In the case of Valley Dogs Rescue, Bertlesman said that every foster site is full to the brink, and at one point she “personally had 20 dogs.”

Financial challenges

Because many shelters are funded privately and considered nonprofits, the COVID-19 pandemic restricted their ability to fundraise in-person.

“Because we could not do adoption events, there was no opportunity for us to get exposure to the public, which is a huge part of what we rely on — donations,” Bertlesman said.

The east shelter of Maricopa County Animal Care and Control was shut down. It lost many volunteers due to the COVID-19 pandemic, according to Mason.

It is already tough for dog shelters and rescues to stay afloat.

“It’s very difficult to recoup the cost of taking care of an animal in a shelter situation,” Schenone said.

Adoption fees come nowhere close to covering the full cost of caring for a dog in a shelter or rescue situation, and many shelters and rescues reduce the cost of fees to encourage adoption, according to Schenone.

After the Aug. 26 Supreme Court ruling that invalidated the federal eviction moratorium, Schenone said there was a fluctuation in the population at Maricopa County Animal Care and Control.

“If your choice is feeding your child or feeding your pet, you are going to feed your child, rightfully so,” she said.

Moving forward with a solution

According to Bertlesman, Mason and Schenone, one of the most substantial ways to curb the crisis is to spay and neuter dogs, which stops the animals from reproducing. The procedure is completely safe when done correctly.

It is a societal issue, as some pet owners feel that the procedure will have negative effects upon their animal, Schenone said. She also calls for community outreach and spay and neuter clinics to educate people on the benefits of altering their animal.

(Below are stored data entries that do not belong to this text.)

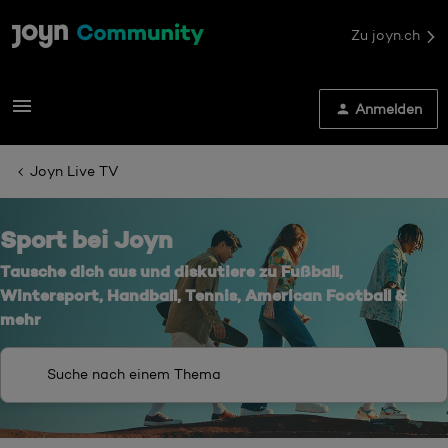
Zu joyn.ch
Anmelden
Joyn Live TV
Sport bei Joyn
Tausche dich aus und diskutiere zu Fußball,
Wintersport, Handball, Tennis, American Football &
mehr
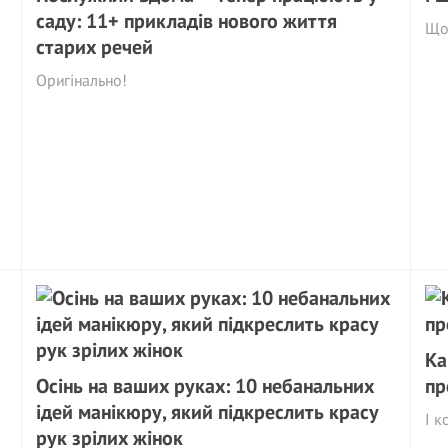
саду: 11+ прикладів нового життя
Що 
старих речей
Оригінально!
Ка
Осінь на ваших руках: 10 небанальних
пр
ідей манікюру, який підкреслить красу
І к
рук зрілих жінок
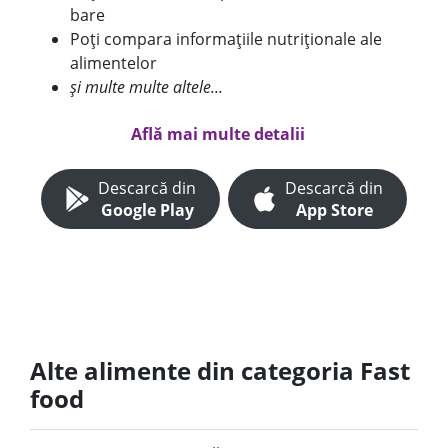
bare
Poți compara informațiile nutriționale ale
alimentelor
și multe multe altele...
Află mai multe detalii
Descarcă din
Descarcă din
Google Play
App Store
Alte alimente din categoria Fast
food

Even this one solution was affected by the pandemic, as spay and neuter appointments became very limited with COVID-19 restrictions.

Besides spaying and neutering, the only other thing that has any chance of controlling the immense problem of an overabundance of stray and abandoned dogs is education and volunteers, Schenone said.

She added, “educating people about the commitment that a dog takes” is the only way to fix the problem.

The commitment includes the vet bills that will come up, the training, the time commitment, the effort and the energy involved.

“People don’t realize when they get their animal that there will be a monetary commitment to it later; you don’t just bail on it when it gets expensive,” Mason said.

Editor’s note: Alyssa Bickle wrote the article as a journalism student at the Walter Cronkite School of Journalism and Mass Communications at Arizona State University.